In marked contrast to the charged legal and political atmosphere in the United States against stem cell research, the field is flourishing in Israel, according to Dr. Charles Irving, Cell Cure’s chief operating officer.

“In all of the United States, there are 10 public stem cell companies, while in tiny Israel there are already five. It seems like more companies are going public on the Tel Aviv exchange every week. Supporting stem cell research seems to come from the Jewish ethos of helping people,” he said, backing up similar sentiments from Reubinoff.

“The Jewish religion and Orthodox rabbis support human embryonic stem cell research,” Reubinoff added. “Their priority is to save a human life. The Israeli Knesset has passed a law authorizing this kind of research,”

Founded on the groundbreaking neuroimmunology research of Dr. Michal Schwartz of the Weizmann Institute, Proneuron uses different but equally valid research to search for a cure for Parkinson’s. Instead of creating new neurons, Proneuron seeks to repair and restore neuronal function by using the body’s natural repair machinery, the immune system. Previously, it was thought that it was best not to engage the body’s immune system in repairing damage to the central nervous system.

While Parkinson’s patients show an inflammation of the central nervous system, anti-inflammatory medication has not helped. Proneuron’s research has shown that boosting the right immune system response can successfully modulate the immune activity to become beneficial for neuronal survival and renewal. This approach has the potential not only to attenuate or stop disease progression but also to restore lost function, according to Dr.

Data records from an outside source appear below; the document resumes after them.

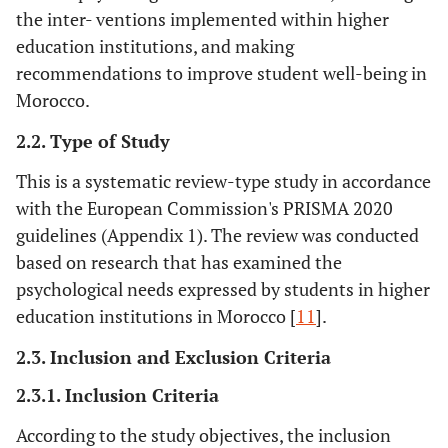
the inter- ventions implemented within higher
education institutions, and making
recommendations to improve student well-being in
Morocco.
2.2. Type of Study
This is a systematic review-type study in accordance
with the European Commission's PRISMA 2020
guidelines (Appendix 1). The review was conducted
based on research that has examined the
psychological needs expressed by students in higher
education institutions in Morocco [
11
].
2.3. Inclusion and Exclusion Criteria
2.3.1. Inclusion Criteria
According to the study objectives, the inclusion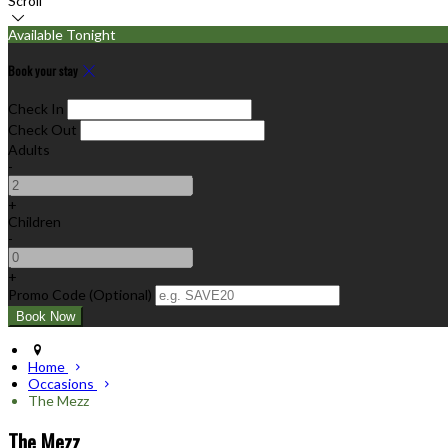
Scroll
Available Tonight
Book your stay
Check In
Check Out
Adults
-
+
Children
-
+
Promo Code
(
Optional
)
Home
Occasions
The Mezz
The Mezz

Eti Yoles, the company’s vice president of research and development.

After earning a doctorate in neurobiology from Bar-Ilan University in 1990, Yoles spent the subsequent 10 years first as a post-doctoral fellow and later as an assistant staff scientist in Schwartz’s laboratory. There she studied the physiological aspects of post-traumatic neuronal survival, focusing on the role the immune system plays in maintenance and repair of the central nervous system. Bringing that expertise to Proneuron has enabled the company to advance to the level of beating out the stiff competition for the Fox Foundation grant.

“The foundation was enthusiastic about Proneuron’s approach to modulate immune responses as a possible neuroprotective therapy for Parkinson’s disease,” said Dr. Brian Fiske, associate director of research programs for the foundation. “We are pleased to provide funding for this potentially high-impact research.”
Proneuron’s Yoles wasn’t surprised by the success of her company or that of Cell Cure in winning the foundation grants.

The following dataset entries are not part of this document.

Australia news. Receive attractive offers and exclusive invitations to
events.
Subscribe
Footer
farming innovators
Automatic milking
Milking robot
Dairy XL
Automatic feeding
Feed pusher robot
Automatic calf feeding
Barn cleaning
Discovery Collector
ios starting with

“The science in Israel is at a very high level,” she said. “Students are encouraged to compete and collaborate internationally very early in their career. Since there is not much money to fund research in universities in Israel, scientists here learn quickly to adapt their research towards commercial use.”

Laura Goldman is a freelance writer for ISRAEL21c, a media organization focusing on 21st century Israel.